WORK TO BE COMPLETED — Reproduce what is written in the records below exactly, and leave out the images.

----------

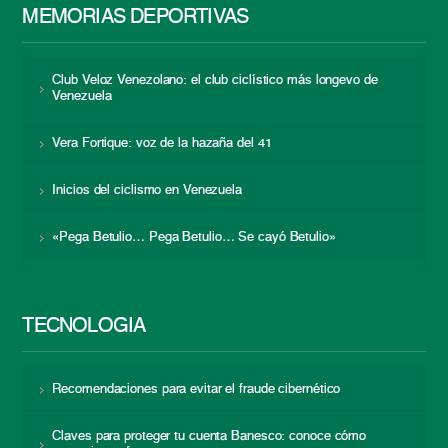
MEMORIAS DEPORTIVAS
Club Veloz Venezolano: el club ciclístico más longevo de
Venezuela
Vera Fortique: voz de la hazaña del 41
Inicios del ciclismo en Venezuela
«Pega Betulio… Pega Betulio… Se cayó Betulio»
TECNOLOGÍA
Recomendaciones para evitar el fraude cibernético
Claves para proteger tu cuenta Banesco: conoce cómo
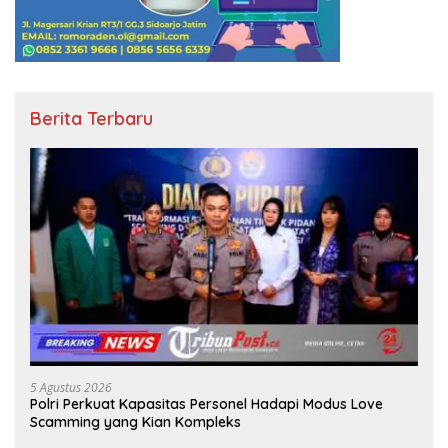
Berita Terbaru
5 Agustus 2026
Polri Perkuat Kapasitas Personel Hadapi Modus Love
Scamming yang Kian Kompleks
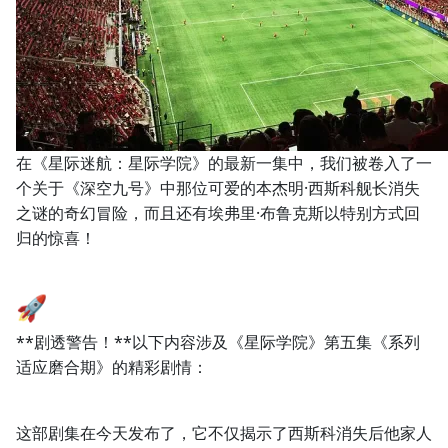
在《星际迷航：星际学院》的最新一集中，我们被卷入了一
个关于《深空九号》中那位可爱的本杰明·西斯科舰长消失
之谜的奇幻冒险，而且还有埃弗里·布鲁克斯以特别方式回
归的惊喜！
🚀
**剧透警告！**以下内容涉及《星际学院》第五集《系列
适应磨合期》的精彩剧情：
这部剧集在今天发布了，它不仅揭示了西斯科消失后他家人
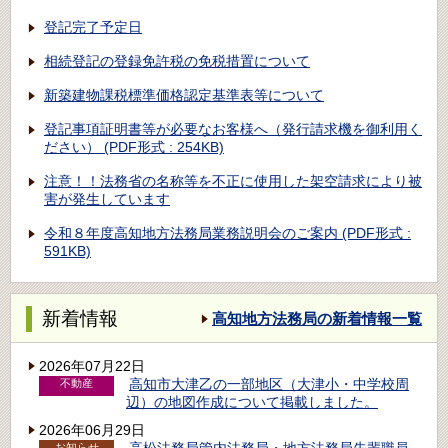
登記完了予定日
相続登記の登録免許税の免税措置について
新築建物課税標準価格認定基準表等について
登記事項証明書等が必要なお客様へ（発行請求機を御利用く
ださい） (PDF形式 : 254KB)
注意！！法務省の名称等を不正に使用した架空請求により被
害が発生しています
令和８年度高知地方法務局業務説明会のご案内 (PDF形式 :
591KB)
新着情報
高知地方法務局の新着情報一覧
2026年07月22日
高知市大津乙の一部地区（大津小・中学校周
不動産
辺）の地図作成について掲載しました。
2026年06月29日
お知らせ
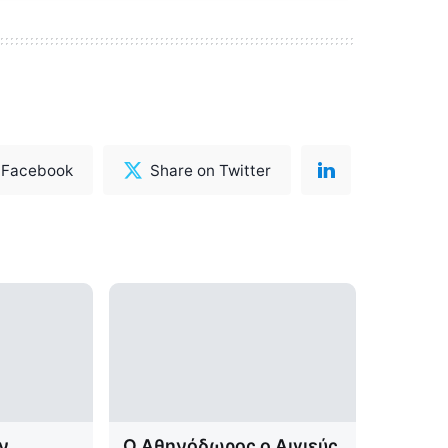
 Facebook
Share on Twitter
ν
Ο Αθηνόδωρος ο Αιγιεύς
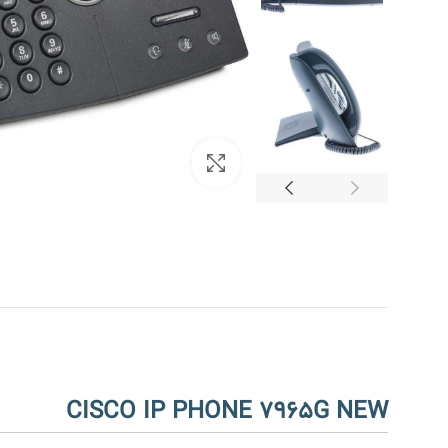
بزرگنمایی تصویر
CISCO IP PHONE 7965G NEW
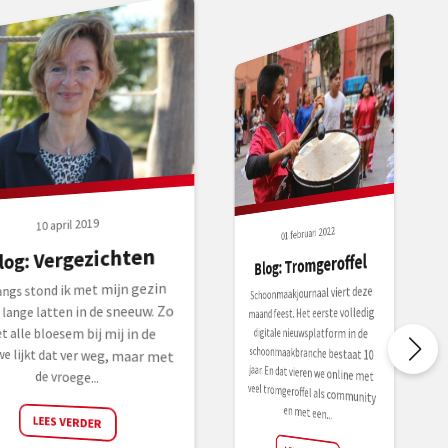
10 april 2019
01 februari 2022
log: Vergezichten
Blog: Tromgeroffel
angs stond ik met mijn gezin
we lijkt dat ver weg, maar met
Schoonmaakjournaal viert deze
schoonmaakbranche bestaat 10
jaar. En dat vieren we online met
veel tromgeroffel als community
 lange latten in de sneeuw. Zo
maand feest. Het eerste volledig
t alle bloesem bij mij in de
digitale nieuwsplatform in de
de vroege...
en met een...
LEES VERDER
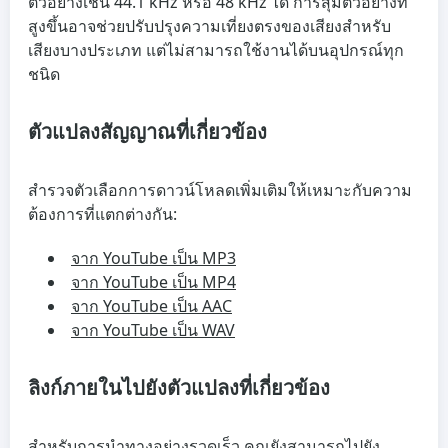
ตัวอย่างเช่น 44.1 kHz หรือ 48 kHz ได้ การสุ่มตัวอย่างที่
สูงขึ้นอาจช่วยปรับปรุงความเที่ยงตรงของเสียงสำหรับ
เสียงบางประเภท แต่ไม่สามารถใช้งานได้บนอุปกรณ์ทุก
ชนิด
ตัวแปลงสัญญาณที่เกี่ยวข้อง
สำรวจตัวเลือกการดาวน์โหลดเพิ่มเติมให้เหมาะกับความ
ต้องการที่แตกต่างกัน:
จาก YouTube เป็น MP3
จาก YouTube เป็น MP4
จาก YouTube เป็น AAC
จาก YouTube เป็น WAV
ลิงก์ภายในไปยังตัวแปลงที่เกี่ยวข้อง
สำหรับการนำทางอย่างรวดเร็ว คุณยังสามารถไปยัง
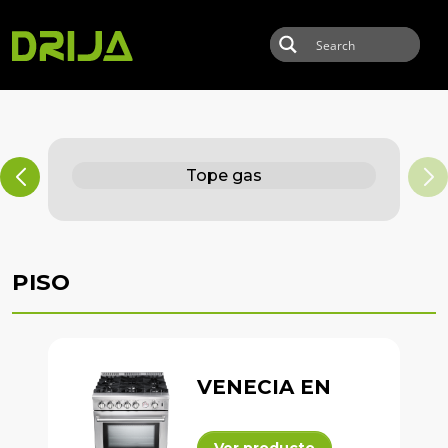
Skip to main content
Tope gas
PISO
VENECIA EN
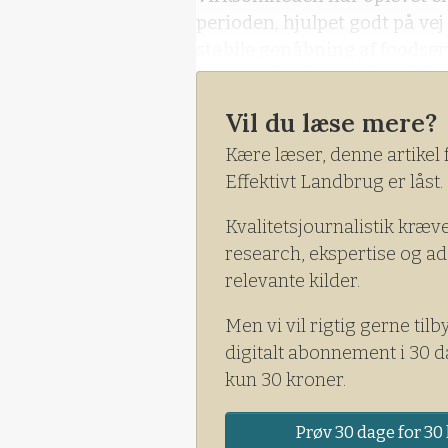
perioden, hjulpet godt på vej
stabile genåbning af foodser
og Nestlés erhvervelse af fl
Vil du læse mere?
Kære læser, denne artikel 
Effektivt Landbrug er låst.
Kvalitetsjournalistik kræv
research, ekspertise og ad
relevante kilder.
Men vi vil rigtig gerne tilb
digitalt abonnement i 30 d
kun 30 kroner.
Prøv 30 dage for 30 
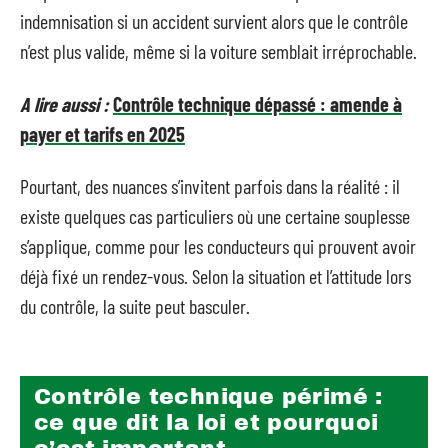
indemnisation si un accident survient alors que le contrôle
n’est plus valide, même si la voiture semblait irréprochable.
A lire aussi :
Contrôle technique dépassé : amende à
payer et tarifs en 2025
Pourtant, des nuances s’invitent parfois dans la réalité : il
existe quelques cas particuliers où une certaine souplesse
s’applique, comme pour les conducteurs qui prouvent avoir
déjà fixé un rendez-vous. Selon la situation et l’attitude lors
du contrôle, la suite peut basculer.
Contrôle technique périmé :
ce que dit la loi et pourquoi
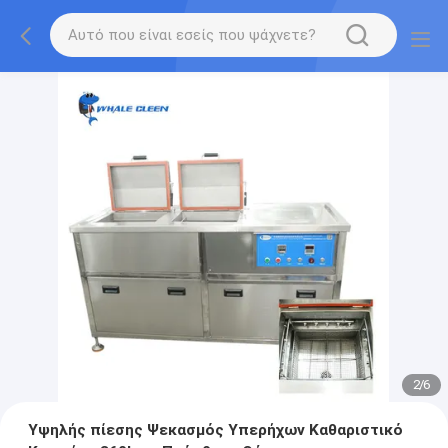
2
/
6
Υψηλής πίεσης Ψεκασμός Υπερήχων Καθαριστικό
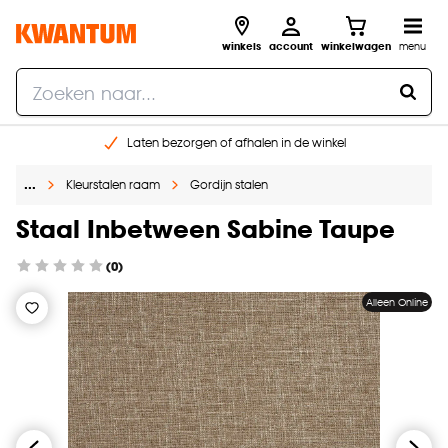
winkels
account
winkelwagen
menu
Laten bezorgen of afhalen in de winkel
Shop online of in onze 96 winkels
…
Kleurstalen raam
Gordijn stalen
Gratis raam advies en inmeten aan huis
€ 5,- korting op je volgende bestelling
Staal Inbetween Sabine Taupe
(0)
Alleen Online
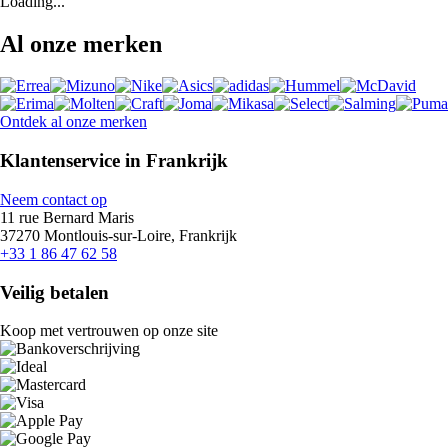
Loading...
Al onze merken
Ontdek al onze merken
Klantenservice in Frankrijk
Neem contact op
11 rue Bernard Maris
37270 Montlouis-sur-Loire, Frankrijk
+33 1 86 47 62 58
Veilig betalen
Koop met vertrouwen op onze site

----------

TASK ANSWER —
MEMORIAS DEPORTIVAS
Club Veloz Venezolano: el club ciclístico más longevo de
Venezuela
Vera Fortique: voz de la hazaña del 41
Inicios del ciclismo en Venezuela
«Pega Betulio… Pega Betulio… Se cayó Betulio»
TECNOLOGÍA
Recomendaciones para evitar el fraude cibernético
Claves para proteger tu cuenta Banesco: conoce cómo
Berita Terbaru
5 Agustus 2026
Polri Perkuat Kapasitas Personel Hadapi Modus Love
Scamming yang Kian Kompleks
在《星际迷航：星际学院》的最新一集中，我们被卷入了一
个关于《深空九号》中那位可爱的本杰明·西斯科舰长消失
之谜的奇幻冒险，而且还有埃弗里·布鲁克斯以特别方式回
归的惊喜！
🚀
**剧透警告！**以下内容涉及《星际学院》第五集《系列
适应磨合期》的精彩剧情：
这部剧集在今天发布了，它不仅揭示了西斯科消失后他家人
登記完了予定日
相続登記の登録免許税の免税措置について
新築建物課税標準価格認定基準表等について
登記事項証明書等が必要なお客様へ（発行請求機を御利用く
ださい） (PDF形式 : 254KB)
注意！！法務省の名称等を不正に使用した架空請求により被
害が発生しています
令和８年度高知地方法務局業務説明会のご案内 (PDF形式 :
591KB)
新着情報
高知地方法務局の新着情報一覧
2026年07月22日
高知市大津乙の一部地区（大津小・中学校周
不動産
辺）の地図作成について掲載しました。
2026年06月29日
お知らせ
 Facebook
Share on Twitter
ν
Ο Αθηνόδωρος ο Αιγιεύς
بزرگنمایی تصویر
CISCO IP PHONE 7965G NEW
10 april 2019
01 februari 2022
log: Vergezichten
Blog: Tromgeroffel
angs stond ik met mijn gezin
we lijkt dat ver weg, maar met
Schoonmaakjournaal viert deze
schoonmaakbranche bestaat 10
jaar. En dat vieren we online met
veel tromgeroffel als community
 lange latten in de sneeuw. Zo
maand feest. Het eerste volledig
t alle bloesem bij mij in de
digitale nieuwsplatform in de
de vroege...
en met een...
LEES VERDER
ตัวอย่างเช่น 44.1 kHz หรือ 48 kHz ได้ การสุ่มตัวอย่างที่
สูงขึ้นอาจช่วยปรับปรุงความเที่ยงตรงของเสียงสำหรับ
เสียงบางประเภท แต่ไม่สามารถใช้งานได้บนอุปกรณ์ทุก
ชนิด
ตัวแปลงสัญญาณที่เกี่ยวข้อง
สำรวจตัวเลือกการดาวน์โหลดเพิ่มเติมให้เหมาะกับความ
ต้องการที่แตกต่างกัน:
จาก YouTube เป็น MP3
จาก YouTube เป็น MP4
จาก YouTube เป็น AAC
จาก YouTube เป็น WAV
ลิงก์ภายในไปยังตัวแปลงที่เกี่ยวข้อง
สำหรับการนำทางอย่างรวดเร็ว คุณยังสามารถไปยัง
Skip to main content
Tope gas
PISO
VENECIA EN
perioden, hjulpet godt på vej
stabile genåbning af foodser
og Nestlés erhvervelse af fl
Vil du læse mere?
Kære læser, denne artikel 
Effektivt Landbrug er låst.
Kvalitetsjournalistik kræv
research, ekspertise og ad
relevante kilder.
Men vi vil rigtig gerne tilb
digitalt abonnement i 30 d
kun 30 kroner.
Prøv 30 dage for 30 
indemnisation si un accident survient alors que le contrôle
n’est plus valide, même si la voiture semblait irréprochable.
A lire aussi :
Contrôle technique dépassé : amende à
payer et tarifs en 2025
Pourtant, des nuances s’invitent parfois dans la réalité : il
existe quelques cas particuliers où une certaine souplesse
s’applique, comme pour les conducteurs qui prouvent avoir
déjà fixé un rendez-vous. Selon la situation et l’attitude lors
du contrôle, la suite peut basculer.
Contrôle technique périmé :
ce que dit la loi et pourquoi
2
/
6
Υψηλής πίεσης Ψεκασμός Υπερήχων Καθαριστικό
winkels
account
winkelwagen
menu
Laten bezorgen of afhalen in de winkel
Shop online of in onze 96 winkels
…
Kleurstalen raam
Gordijn stalen
Gratis raam advies en inmeten aan huis
€ 5,- korting op je volgende bestelling
Staal Inbetween Sabine Taupe
(0)
Alleen Online
Loading...
Al onze merken
Ontdek al onze merken
Klantenservice in Frankrijk
Neem contact op
11 rue Bernard Maris
37270 Montlouis-sur-Loire, Frankrijk
+33 1 86 47 62 58
Veilig betalen
Koop met vertrouwen op onze site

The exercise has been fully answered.